И меня лихорадит — просто ой; и хотя я уже здесь, в пути, до сих пор не могу поверить, что там, за кулисами, в сносках, все изменилось от «к сожалению» до моего сообщения k. только что: «Иду на посадку!» Я здесь, я иду в самолет по трубе-коридору, прижимая к себе паспорт рукой, давно слившейся в целое с его четками. И я улыбаюсь, я не верю до сих пор, я лечу из Москвы в Лондон, а из Лондона, свернувшись калачиком в жестком кресле, уговаривая себя хоть немного поспать, прямиком в Лос-Анджелес, где он будет меня ждать; но какое там спать, когда нас разделяет одиннадцать, десять, девять, восемь, семь, четыре (проснулась), два, всего ничего, приземление, этого не может быть, этого не может, просто не может, счет пошел на минуты; и меня лихорадит еще сильнее — так, как будто сегодня самый важный день в моей жизни; так, будто это все вправду правда.

Долго иду, долго жду, ставлю печати в суровой очереди, забираю паспорт, снова иду и жду, наконец, забираю чемодан, наконец, захожу в последний коридор, и уже улыбаюсь k., ждущему меня где-то там; то, есть, здесь, то есть чуть-чуть — и совсем рядом.

И тогда меня накрывает. И я останавливаюсь, заставляя поток незнакомцев с чемоданами, нервно шагающих сзади, раздвоиться, разделиться на рукава, обнимающие ребристо и стремительно справа и слева, справа и слева, слева и справа, цепляя колесами и ручками самсонайтов, уговаривая тоже спешить туда, вглубь последнего коридора, где в финальной точке будут—

Стеклянные двери?

Знакомый человек?

Незнакомый человек?

И я начинаю дышать через силу и быстро-быстро моргать, чтобы темнота

перед глазами снова стала коридором к k.

А если финальная точка это — никто? Никто, кто бы стоял там, дожидаясь меня, никто кто готов везти меня в Санта-Барбару. Никто, кто бы знал меня чуть ли не лучше всех после этих ночей до тех пор, пока можешь выговаривать слова, простые слова о простой ерунде, переходящую в самую главную, самую важную ерунду.

Откатив чемодан к стене, открываю рюкзак, убираю в карман паспорт, достаю темные очки, сажусь на чемодан, откидывая голову назад, прижимаюсь затылком к холодной стене.
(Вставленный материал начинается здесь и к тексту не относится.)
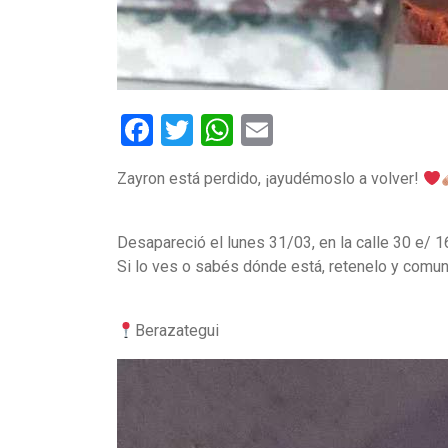
Facebook
Twitter
WhatsApp
Email
Zayron está perdido, ¡ayudémoslo a volver!
Desapareció el lunes 31/03, en la calle 30 e/ 
Si lo ves o sabés dónde está, retenelo y comu
Berazategui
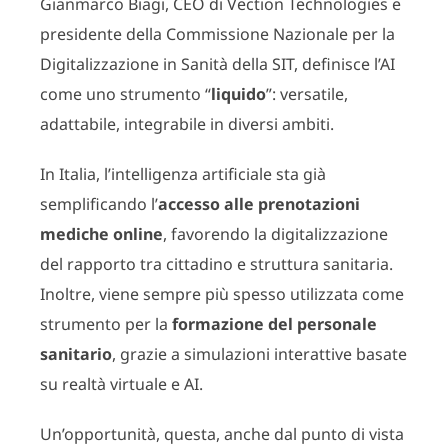
Gianmarco Biagi, CEO di Vection Technologies e
presidente della Commissione Nazionale per la
Digitalizzazione in Sanità della SIT, definisce l’AI
come uno strumento “
liquido
”: versatile,
adattabile, integrabile in diversi ambiti.
In Italia, l’intelligenza artificiale sta già
semplificando l’
accesso alle prenotazioni
mediche online
, favorendo la digitalizzazione
del rapporto tra cittadino e struttura sanitaria.
Inoltre, viene sempre più spesso utilizzata come
strumento per la
formazione del personale
sanitario
, grazie a simulazioni interattive basate
su realtà virtuale e AI.
Un’opportunità, questa, anche dal punto di vista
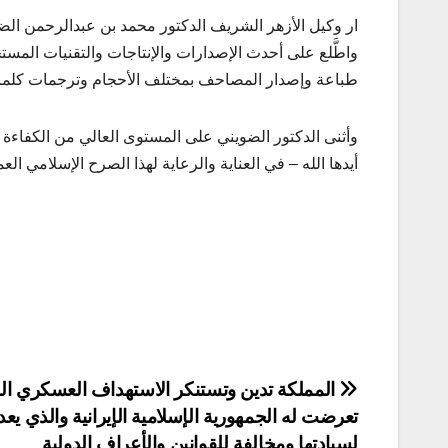
ار وكيل الأزهر الشريف الدكتور محمد بن عبدالرحمن ال
واطَّلع على أحدث الإصدارات والإنتاجات والتقنيات ال
طباعة وإصدار المصاحف بمختلف الأحجام وترجمات كلمات القرآن ال
وأثنى الدكتور الضويني على المستوى العالي من الكفاءة التي
أيدها الله – في العناية والرعاية لهذا الصرح الإسلامي العم
تصفّح
المملكة تدين وتستنكر الاستهداف العسكري ال
تعرضت له الجمهورية الإسلامية الإيرانية والذي يعد ا
المقالات
لسيادتها ومخالفة للقوانين والأعراف الدولية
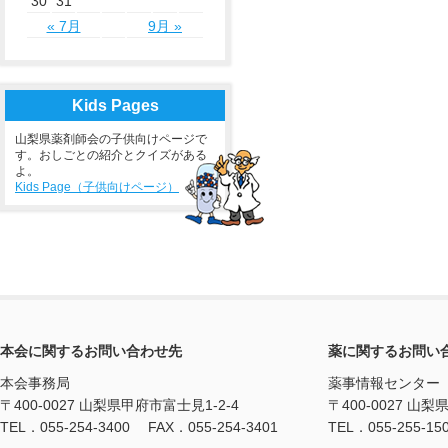
30
31
« 7月
9月 »
Kids Pages
山梨県薬剤師会の子供向けページで
す。おしごとの紹介とクイズがある
よ。
Kids Page（子供向けページ）
本会に関するお問い合わせ先
薬に関するお問い
本会事務局
薬事情報センター
〒400-0027 山梨県甲府市富士見1-2-4
〒400-0027 山梨
TEL．055-254-3400 FAX．055-254-3401
TEL．055-255-15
Все же знают, я та еще выдумщица. Фантазерка. Могу написать текст, а потом забыть, что его придумала. Что-то увидеть во сне, и потом долго думать, что все так и было. Дома-то еще ладно, но здесь и сейчас, с k., это немножко, чуть-чуть так, блин, адски, адски важно. Так что, если я, например, все придумала — и его, и поездку, и его подозрительную, с экрана, Санта-Барбару?

Альтернативно: а ведь могло случиться так, что пока я летела, мир отчего-то раз — и вообще другой, как другая реальность или планета? И буду я стоять здесь, не буду — все равно, потому что меня никто не ждет. Через темные очки все казалось прежним, прежним и обычным. Но что-то такое ведь может случиться в любой момент: ты еще только стоишь где-то там, быстро-быстро моргая, чтобы вернуть четкость зрения — а на самом деле, пока ты там хлопал глазами, все раз — бесконечно, безвозвратно, бескомпромиссно поменялось. И ровно с точки здесь и сейчас жизнь (хочешь, не хочешь ты этого) развернется, взорвется, сойдет с ума и уже не станет прежней.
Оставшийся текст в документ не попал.